Goal of the exercise
In the entries below, find the line with "В нашей жизни вера играет огромную рол" and the line with "こんにちは。企画営業室の山本です。"; copy them and every line between them exactly, but not the pictures.

Provided information
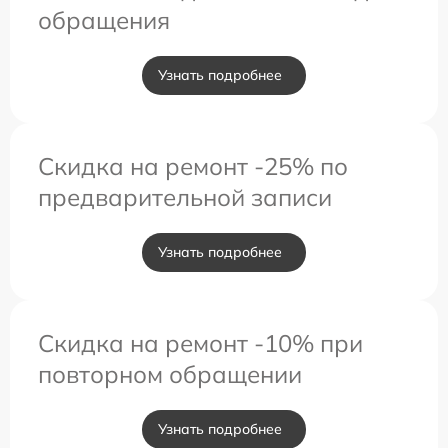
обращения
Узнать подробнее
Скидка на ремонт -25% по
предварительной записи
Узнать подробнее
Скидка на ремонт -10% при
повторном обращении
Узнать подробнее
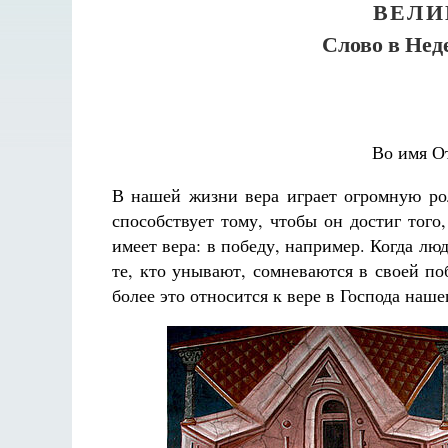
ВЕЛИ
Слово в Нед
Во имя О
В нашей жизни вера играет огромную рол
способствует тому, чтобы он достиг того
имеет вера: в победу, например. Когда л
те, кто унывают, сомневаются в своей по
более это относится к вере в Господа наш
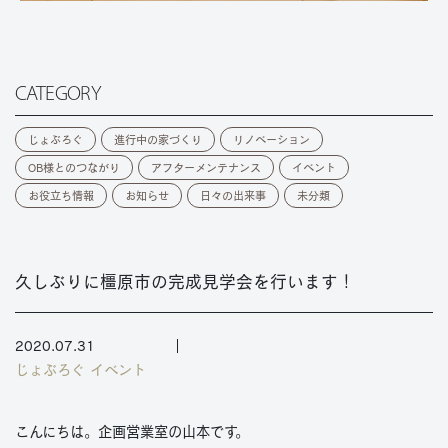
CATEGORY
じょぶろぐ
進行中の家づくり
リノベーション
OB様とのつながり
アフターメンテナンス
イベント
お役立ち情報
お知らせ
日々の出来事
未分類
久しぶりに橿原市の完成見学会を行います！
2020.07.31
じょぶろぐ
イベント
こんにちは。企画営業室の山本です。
* * *
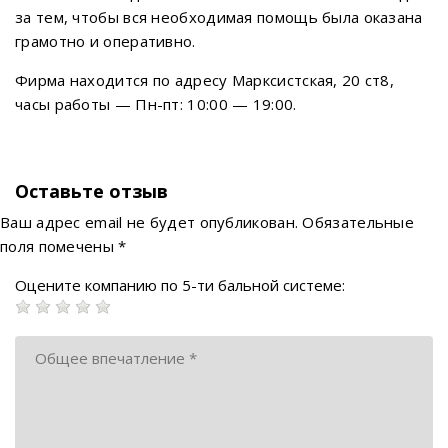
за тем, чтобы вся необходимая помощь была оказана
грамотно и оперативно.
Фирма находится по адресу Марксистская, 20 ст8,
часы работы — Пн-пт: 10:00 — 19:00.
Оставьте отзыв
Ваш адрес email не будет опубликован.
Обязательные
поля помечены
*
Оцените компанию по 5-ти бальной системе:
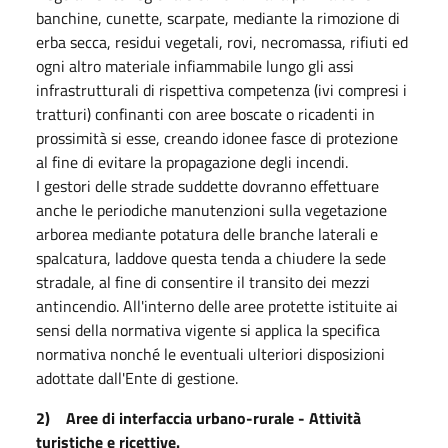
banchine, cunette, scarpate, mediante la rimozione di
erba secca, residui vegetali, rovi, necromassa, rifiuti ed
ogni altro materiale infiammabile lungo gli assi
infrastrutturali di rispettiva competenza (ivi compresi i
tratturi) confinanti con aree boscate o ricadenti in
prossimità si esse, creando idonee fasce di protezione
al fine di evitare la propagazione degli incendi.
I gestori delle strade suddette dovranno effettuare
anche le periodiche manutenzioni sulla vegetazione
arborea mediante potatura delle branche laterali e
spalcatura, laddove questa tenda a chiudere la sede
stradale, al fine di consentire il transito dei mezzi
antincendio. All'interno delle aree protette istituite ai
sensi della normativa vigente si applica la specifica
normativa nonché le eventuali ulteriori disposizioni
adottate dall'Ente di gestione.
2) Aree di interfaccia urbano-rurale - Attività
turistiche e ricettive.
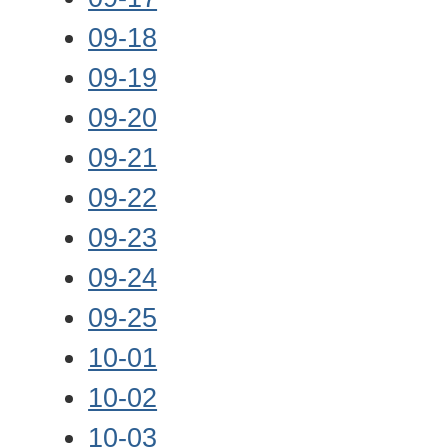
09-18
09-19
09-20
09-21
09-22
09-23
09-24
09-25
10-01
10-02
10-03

Result of this exercise
В нашей жизни вера играет огромную рол
способствует тому, чтобы он достиг того
имеет вера: в победу, например. Когда л
те, кто унывают, сомневаются в своей по
более это относится к вере в Господа наш
CATEGORY
じょぶろぐ
進行中の家づくり
リノベーション
OB様とのつながり
アフターメンテナンス
イベント
お役立ち情報
お知らせ
日々の出来事
未分類
久しぶりに橿原市の完成見学会を行います！
2020.07.31
じょぶろぐ
イベント
こんにちは。企画営業室の山本です。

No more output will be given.